Jack Maxwell, industry analyst with Davenport & Co., Richmond, Va., said the conventional wisdom is that consumption declines 4% for every 10% price increase. Since most smokers are blue-collar workers who can "ill afford a price increase from $2 to $4," the likely result would be a sharp uptick in sales of value-price smokes.

When asked what cigarette marketer would win in that scenario, he said: "Nobody. They all go down the tubes."


And the biggest marketer of value-price brands doesn't expect any boom in sales.

Brown & Williamson Tobacco Corp., in an unusual display of candor, already has stated publicly that it would go down hardest and fastest. Chairman-CEO N.G. Brookes told the Senate Commerce Committee last month that B&W would be most severely affected because of its heavy reliance on value-price cigarette brands.

Mr. Brookes also said the industry deal with state attorneys general to restrict advertising and pay $368.5 billion over the next 25 years for healthcare costs would result in overall cigarette consumption declines of 33% and slice industry profits in half within five years.

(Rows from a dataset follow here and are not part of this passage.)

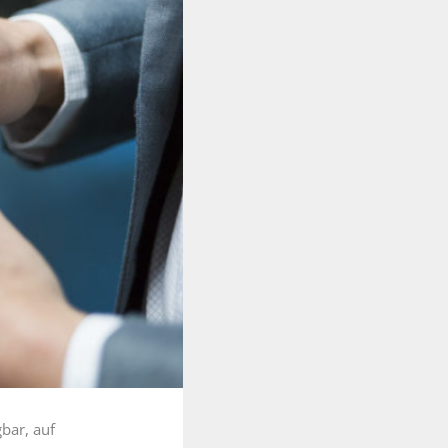
bar, auf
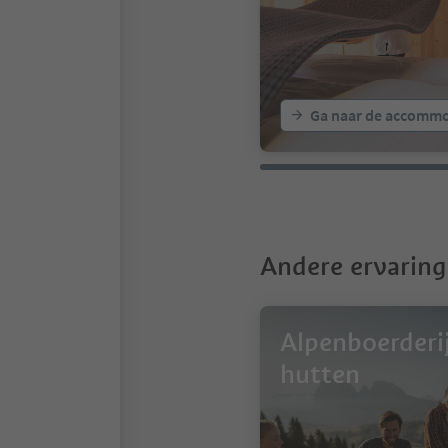
Ga naar de accommo
Andere ervaring
Alpenboerderi
hutten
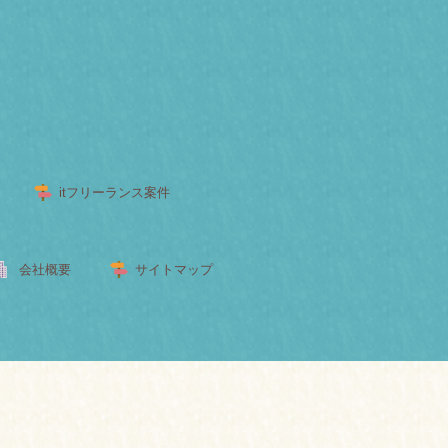
itフリーランス案件
会社概要
サイトマップ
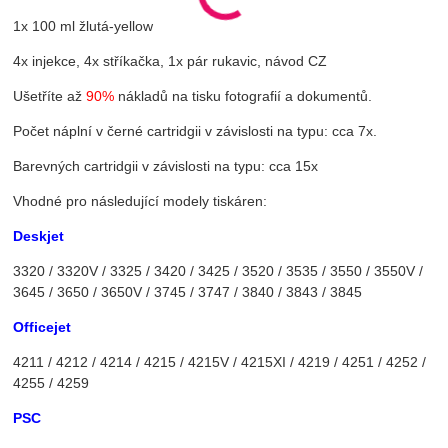
1x 100 ml žlutá-yellow
4x injekce, 4x stříkačka, 1x pár rukavic, návod CZ
Ušetříte až
90%
nákladů na tisku fotografií a dokumentů.
Počet náplní v černé cartridgii v závislosti na typu: cca 7x.
Barevných cartridgii v závislosti na typu: cca 15x
Vhodné pro následující modely tiskáren:
Deskjet
3320 / 3320V / 3325 / 3420 / 3425 / 3520 / 3535 / 3550 / 3550V /
3645 / 3650 / 3650V / 3745 / 3747 / 3840 / 3843 / 3845
Officejet
4211 / 4212 / 4214 / 4215 / 4215V / 4215XI / 4219 / 4251 / 4252 /
4255 / 4259
PSC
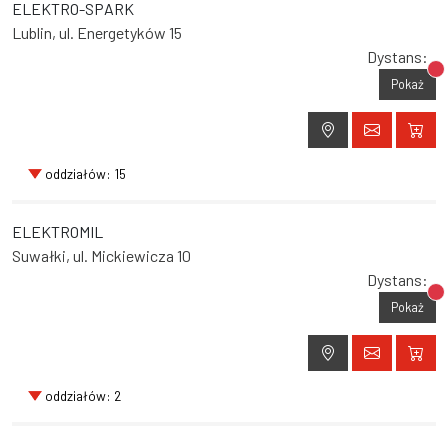
ELEKTRO-SPARK
Lublin, ul. Energetyków 15
Dystans:
Br
Pokaż
oddziałów: 15
ELEKTROMIL
Suwałki, ul. Mickiewicza 10
Dystans:
Br
Pokaż
oddziałów: 2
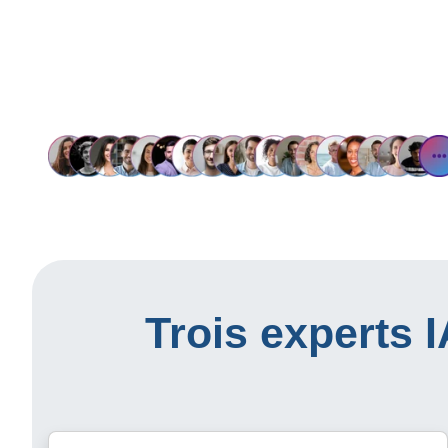
Trois experts 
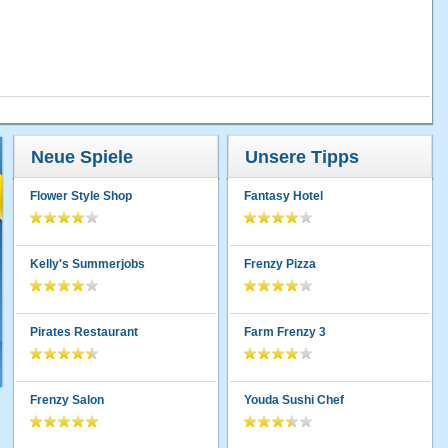
Neue Spiele
Unsere Tipps
Flower Style Shop
Fantasy Hotel
Kelly's Summerjobs
Frenzy Pizza
Pirates Restaurant
Farm Frenzy 3
Frenzy Salon
Youda Sushi Chef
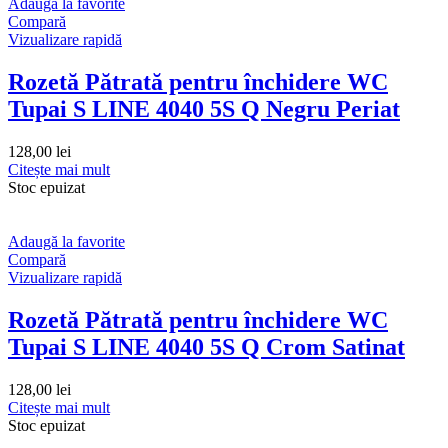
Adaugă la favorite
Compară
Vizualizare rapidă
Rozetă Pătrată pentru închidere WC
Tupai S LINE 4040 5S Q Negru Periat
128,00
lei
Citește mai mult
Stoc epuizat
Adaugă la favorite
Compară
Vizualizare rapidă
Rozetă Pătrată pentru închidere WC
Tupai S LINE 4040 5S Q Crom Satinat
128,00
lei
Citește mai mult
Stoc epuizat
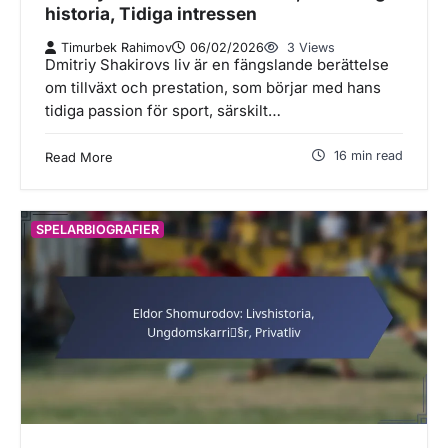
historia, Tidiga intressen
Timurbek Rahimov
06/02/2026
3 Views
Dmitriy Shakirovs liv är en fängslande berättelse
om tillväxt och prestation, som börjar med hans
tidiga passion för sport, särskilt…
16 min read
Read More
SPELARBIOGRAFIER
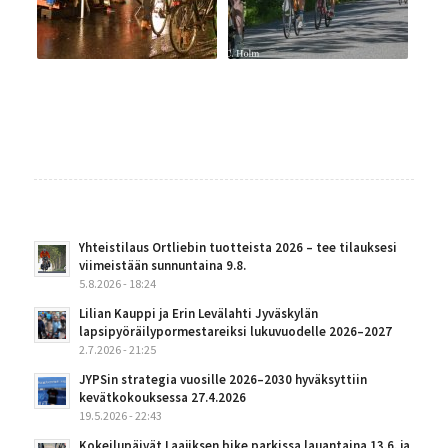
Yhteistilaus Ortliebin tuotteista 2026 – tee tilauksesi
viimeistään sunnuntaina 9.8.
5.8.2026 - 18:24
Lilian Kauppi ja Erin Levälahti Jyväskylän
lapsipyöräilypormestareiksi lukuvuodelle 2026–2027
2.7.2026 - 21:25
JYPSin strategia vuosille 2026–2030 hyväksyttiin
kevätkokouksessa 27.4.2026
19.5.2026 - 22:43
Kokeilupäivät Laajiksen bike parkissa lauantaina 13.6. ja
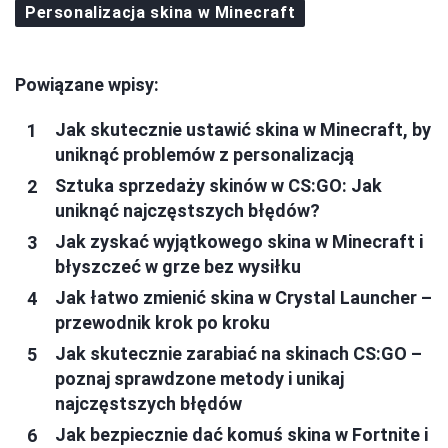
Personalizacja skina w Minecraft
Powiązane wpisy:
Jak skutecznie ustawić skina w Minecraft, by
uniknąć problemów z personalizacją
Sztuka sprzedaży skinów w CS:GO: Jak
uniknąć najczęstszych błędów?
Jak zyskać wyjątkowego skina w Minecraft i
błyszczeć w grze bez wysiłku
Jak łatwo zmienić skina w Crystal Launcher –
przewodnik krok po kroku
Jak skutecznie zarabiać na skinach CS:GO –
poznaj sprawdzone metody i unikaj
najczęstszych błędów
Jak bezpiecznie dać komuś skina w Fortnite i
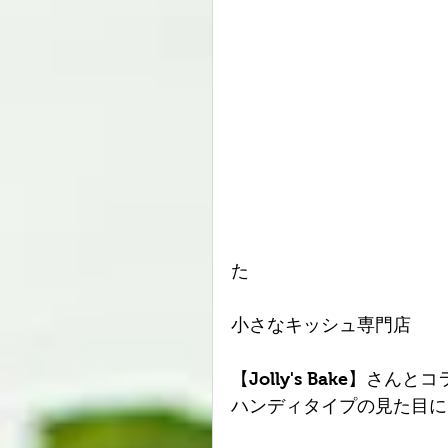
た
小さなキッシュ専門店
【Jolly's Bake】さん
ハンディタイプの見た目に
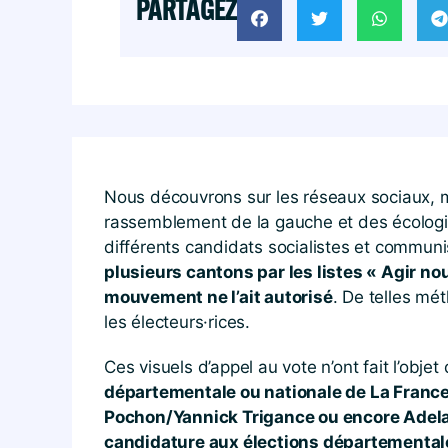
PARTAGEZ
Nous découvrons sur les réseaux sociaux, ma
rassemblement de la gauche et des écologist
différents candidats socialistes et commun
plusieurs cantons par les listes « Agir n
mouvement ne l’ait autorisé
. De telles mét
les électeurs·rices.
Ces visuels d’appel au vote n’ont fait l’obj
départementale ou nationale de La France
Pochon/Yannick Trigance ou encore Adelai
candidature aux élections départementales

B&W, with a 16% share of market, will suffer the most, he said, because its strongest business is low-price cigarettes and its profit margin is lower.

"The largest cigarette manufacturer [Philip Morris USA] has three times our domestic market share but six times our domestic operating income," Mr. Brookes said.


Any attempt on B&W's part to raise prices beyond the tax hike would backfire since its niche is in the cheaper brands.

Moreover, he said proposed ad restrictions would hamper B&W's efforts to communicate its niche appeal.

"Historically, advertising and marketing restrictions tend to entrench established, well-known brands," Mr. Brookes said, adding that he expects full-price brands to adjust prices to better compete with value-price cigarettes.

"Since `Marlboro Friday' in 1993, discounting of premium brands has been an important strategy for our competitors," he said.

Mr. Maxwell's figures show that while B&W does lead the value-price segment, with a 33.7% share, R.J. Reynolds Tobacco Co. is right on its tail with a 32% share. Market leader Philip Morris has a 24.8% share.

Industry analysts said that with higher prices, a thriving black market will result.


Manny Goldman, an analyst with PaineWebber, San Franciso, said that when a big price increase hit in Canada 10 years ago, the market fell from 46 billion cigarettes to 35 billion. But exports jumped from 2 billion to 10 billion, with much of that product coming back "under the table as imports -- from Toronto to Buffalo to Toronto," he said, "on which no domestic taxes were paid."

Gary Black, analyst at Sanford C. Bernstein & Co., said that even though it will be tough for smokers to afford cigarettes after a big tax increase, sales of value brands won't outpace those of full-price brands.

Tobacco-only stores, dependent on cigarettes for all their profit, will probably reduce their markup to the 8% to 10% range from a current 22%, he said, to keep customers coming in. That will benefit full-price brands.

"The volume drivers [at those retailers] aren't Doral or GPC," Mr. Black said.


Wholesaler consolidation, already rife, also should increase as profit margins grow thinner. A wholesaler in Washington state said that in his market distributors have already gone from 30 in 1973 to 18 currently.

"We'll just have to ride out this next storm," he said.

The National Association of Convenience Stores sees the major problem with a big price boost as theft.

"It's fundamentally a crime problem," said a lobbyist for the group.

As a cigarette carton's price rises from $20 to $35, he said, "the product could be worth more than the cash in the register."